India has stepped up the distribution of smaller cooking gas cylinders and fast-tracked the expansion of piped natural gas (PNG) connections as the country works to secure domestic fuel supplies against the backdrop of ongoing conflict in the Middle East, a region that supplies a significant share of the world's oil and gas.
More than 1.3 million five-kilogram LPG (liquefied petroleum gas) cylinders — a smaller, more affordable format widely used by migrant workers and low-income households — have been sold since March 23, with daily sales now exceeding 100,000 units. Indian authorities say the push is aimed at broadening access to cooking fuel for vulnerable consumers who may be less able to absorb price shocks caused by supply volatility. Alongside this, the rollout of PNG infrastructure, which delivers natural gas directly to homes and businesses through underground pipelines and is generally cheaper and more convenient than cylinder-based supply, is being accelerated across urban and peri-urban areas.

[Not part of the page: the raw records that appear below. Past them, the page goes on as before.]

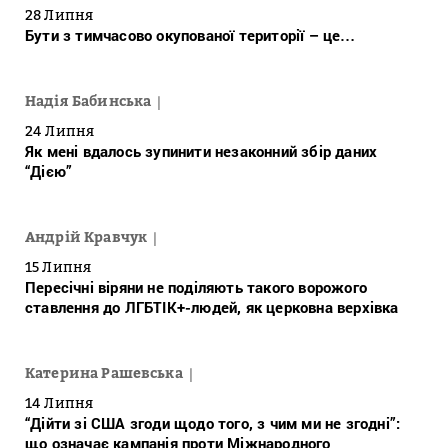
28 Липня
Бути з тимчасово окупованої території – це…
Надія Бабинська
24 Липня
Як мені вдалось зупинити незаконний збір даних
“Дією”
Андрій Кравчук
15 Липня
Пересічні віряни не поділяють такого ворожого
ставлення до ЛГБТІК+-людей, як церковна верхівка
Катерина Рашевська
14 Липня
“Дійти зі США згоди щодо того, з чим ми не згодні”:
що означає кампанія проти Міжнародного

The measures reflect India's broader effort to insulate its population from the ripple effects of geopolitical instability in West Asia — a term Indian officials and media commonly use for the Middle East. India is one of the world's largest importers of crude oil and natural gas, and any sustained disruption to shipping lanes or production in the Gulf region carries direct consequences for domestic fuel prices and availability.
The urgency of the situation is underscored by wider market signals. Talks between the United States and Iran over the weekend ended without agreement, prompting a rise in crude oil futures on global markets. In Japan, long-term government bond yields climbed to 2.49 percent — their highest level since February 1999 — as investors anticipated that rising oil prices could fuel domestic inflation, illustrating how the Middle East standoff is reverberating through financial markets far beyond the region.
For India, where cooking fuel access is both an economic and a social policy issue, the ability to maintain stable supply at affordable prices carries significant political weight. The government's dual strategy of boosting cylinder availability while pushing forward with pipeline infrastructure suggests a medium-term ambition to reduce dependence on import-linked cylinder gas, even as it manages near-term pressures from an uncertain global energy environment.